Tax experts are calling on the Government to rewrite the laws around tax-avoiding companies bidding for state contracts after The Independent revealed that NHS managers were reversing bans on healthcare firms that use offshore havens.

Prem Sikka, professor of accounting at Essex University and one of Britain’s leading experts on tax avoidance, said the issue went far wider than the NHS.

He said: “To great fanfare, in 2013 the Government brought in legislation to keep tax-avoiding companies out of all government departments but the wording was so vague as to have absolutely zero effect.” The policy was announced by the Chancellor, George Osborne, in his March 2013 Budget.

However, the July 2013 notice “Procurement Policy Note: Measures to Promote Tax Compliance” is worded so it only bans companies that have unspent criminal convictions for tax offences or have had their tax returns successfully challenged under the so-called anti-abuse rules.

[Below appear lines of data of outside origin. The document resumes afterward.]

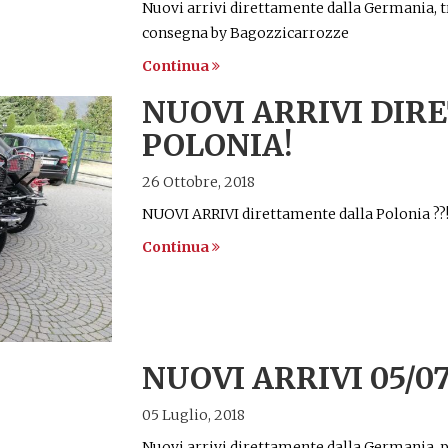
Nuovi arrivi direttamente dalla Germania, t️
consegna by Bagozzicarrozze
Continua
NUOVI ARRIVI DI
POLONIA!
26 Ottobre, 2018
NUOVI ARRIVI direttamente dalla Polonia ??
Continua
NUOVI ARRIVI 05/07
05 Luglio, 2018
Nuovi arrivi direttamente dalla Germania pr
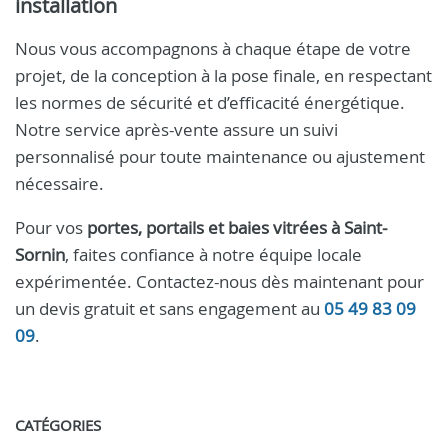
installation
Nous vous accompagnons à chaque étape de votre
projet, de la conception à la pose finale, en respectant
les normes de sécurité et d’efficacité énergétique.
Notre service après-vente assure un suivi
personnalisé pour toute maintenance ou ajustement
nécessaire.
Pour vos
portes, portails et baies vitrées à Saint-
Sornin
, faites confiance à notre équipe locale
expérimentée. Contactez-nous dès maintenant pour
un devis gratuit et sans engagement au
05 49 83 09
09
.
CATÉGORIES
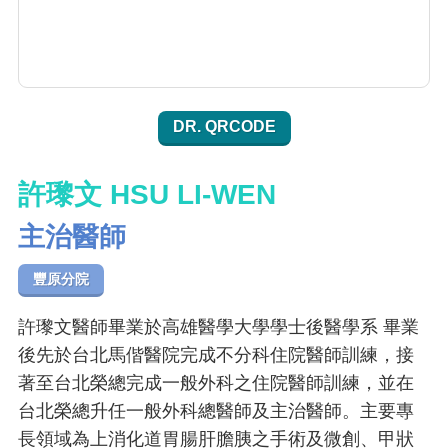
DR. QRCODE
許瓈文 HSU LI-WEN
主治醫師
豐原分院
許瓈文醫師畢業於高雄醫學大學學士後醫學系 畢業
後先於台北馬偕醫院完成不分科住院醫師訓練，接
著至台北榮總完成一般外科之住院醫師訓練，並在
台北榮總升任一般外科總醫師及主治醫師。主要專
長領域為上消化道胃腸肝膽胰之手術及微創、甲狀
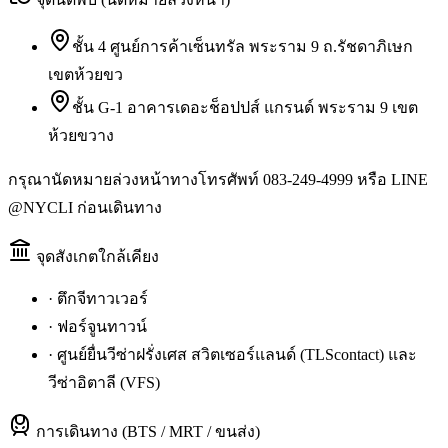
ชั้น 4 ศูนย์การค้าเซ็นทรัล พระราม 9 ถ.รัชดาภิเษก
เขตห้วยขว
ชั้น G-1 อาคารเดอะช็อปปส์ แกรนด์ พระราม 9 เขต
ห้วยขวาง
กรุณานัดหมายล่วงหน้าทางโทรศัพท์ 083-249-4999 หรือ LINE
@NYCLI ก่อนเดินทาง
จุดสังเกตใกล้เคียง
·
ตึกจีทาวเวอร์
·
ฟอร์จูนทาวน์
·
ศูนย์ยื่นวีซ่าฝรั่งเศส สวิตเซอร์แลนด์ (TLScontact) และ
วีซ่าอิตาลี (VFS)
การเดินทาง (BTS / MRT / ขนส่ง)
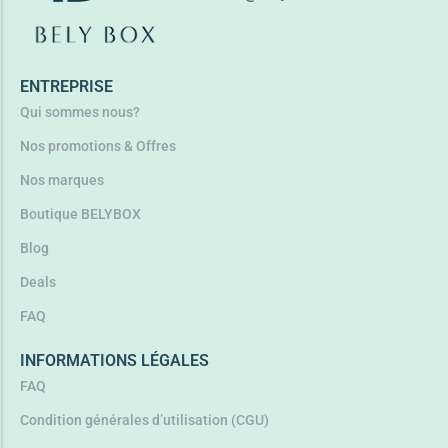
Ajouter au panier
ENTREPRISE
Qui sommes nous?
Nos promotions & Offres
Nos marques
Boutique BELYBOX
Blog
Deals
FAQ
INFORMATIONS LÉGALES
FAQ
Condition générales d’utilisation (CGU)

In reality, Professor Sikka said, hardly any tax-avoiding firms are ever successfully challenged or convicted because they are carefully advised by large accounting firms on how to arrange their tax strategies without breaking the law.

“Even if there are legal challenges, they tend to take on average a decade to go through the system, by which time the companies are being run by a new generation of executives who say: ‘this was nothing to do with us’,” Professor Sikka said.

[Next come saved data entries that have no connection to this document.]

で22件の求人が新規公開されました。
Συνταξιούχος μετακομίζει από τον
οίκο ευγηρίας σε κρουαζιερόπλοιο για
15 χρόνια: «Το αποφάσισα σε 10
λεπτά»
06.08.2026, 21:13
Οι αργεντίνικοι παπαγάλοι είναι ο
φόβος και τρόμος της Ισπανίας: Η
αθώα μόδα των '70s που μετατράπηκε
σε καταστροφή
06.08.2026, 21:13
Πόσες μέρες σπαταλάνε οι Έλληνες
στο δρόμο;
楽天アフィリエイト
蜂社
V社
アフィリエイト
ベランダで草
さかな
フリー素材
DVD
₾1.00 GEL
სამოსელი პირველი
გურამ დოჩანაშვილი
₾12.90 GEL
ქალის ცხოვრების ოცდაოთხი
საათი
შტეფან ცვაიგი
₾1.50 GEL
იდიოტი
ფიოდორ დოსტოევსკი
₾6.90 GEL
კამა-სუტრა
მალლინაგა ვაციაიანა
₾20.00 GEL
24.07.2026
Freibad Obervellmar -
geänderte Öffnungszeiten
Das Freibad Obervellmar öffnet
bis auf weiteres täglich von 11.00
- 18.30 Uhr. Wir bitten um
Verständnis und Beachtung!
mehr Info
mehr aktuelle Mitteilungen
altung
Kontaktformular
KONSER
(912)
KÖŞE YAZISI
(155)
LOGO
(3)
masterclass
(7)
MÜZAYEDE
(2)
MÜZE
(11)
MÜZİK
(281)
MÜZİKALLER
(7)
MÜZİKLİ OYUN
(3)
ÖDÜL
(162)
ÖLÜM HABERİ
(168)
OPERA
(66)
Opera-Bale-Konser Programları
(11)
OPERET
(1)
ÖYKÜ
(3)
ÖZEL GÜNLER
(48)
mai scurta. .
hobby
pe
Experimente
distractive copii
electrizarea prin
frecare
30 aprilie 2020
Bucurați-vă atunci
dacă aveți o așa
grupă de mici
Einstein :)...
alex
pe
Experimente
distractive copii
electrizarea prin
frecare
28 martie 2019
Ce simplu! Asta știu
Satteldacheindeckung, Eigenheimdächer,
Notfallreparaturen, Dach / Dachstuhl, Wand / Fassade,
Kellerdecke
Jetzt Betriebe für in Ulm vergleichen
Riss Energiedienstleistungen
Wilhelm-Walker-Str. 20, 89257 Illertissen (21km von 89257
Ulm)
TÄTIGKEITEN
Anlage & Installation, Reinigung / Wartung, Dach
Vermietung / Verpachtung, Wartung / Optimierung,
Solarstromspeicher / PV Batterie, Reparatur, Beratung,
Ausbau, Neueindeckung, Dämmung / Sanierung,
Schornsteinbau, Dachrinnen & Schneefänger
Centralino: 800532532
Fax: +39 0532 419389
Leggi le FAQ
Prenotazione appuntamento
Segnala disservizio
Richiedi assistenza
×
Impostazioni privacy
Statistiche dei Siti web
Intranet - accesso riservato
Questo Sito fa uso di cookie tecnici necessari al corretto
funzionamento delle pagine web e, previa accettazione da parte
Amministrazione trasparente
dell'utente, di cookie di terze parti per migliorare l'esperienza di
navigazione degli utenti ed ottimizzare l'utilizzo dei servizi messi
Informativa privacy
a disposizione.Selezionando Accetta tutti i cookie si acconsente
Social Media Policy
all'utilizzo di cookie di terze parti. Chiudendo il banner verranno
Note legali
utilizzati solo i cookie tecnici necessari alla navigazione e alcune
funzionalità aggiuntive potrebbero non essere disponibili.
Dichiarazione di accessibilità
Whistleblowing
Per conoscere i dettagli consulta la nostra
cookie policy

“We need completely new rules because the way the existing ones are written almost seems like they are not meant to work.”

Other big gaps in the 2013 law include the fact that it only covers central government contracts and is restricted to contracts of more than £5m and the bidders only have to “self-certify” that they are tax compliant.

The Independent revealed yesterday how NHS clinical commissioning groups were being forced to strike out legal clauses banning tax avoiders for fear of being sued.

The issue is of growing importance due to the rapid growth in contracting out NHS services to the private sector. Figures out this week show private firms have won NHS clinical contracts worth £5.5bn since the 2013 implementation of the Health and Social Care Act, which stipulated that all new NHS contracts be put out to tender.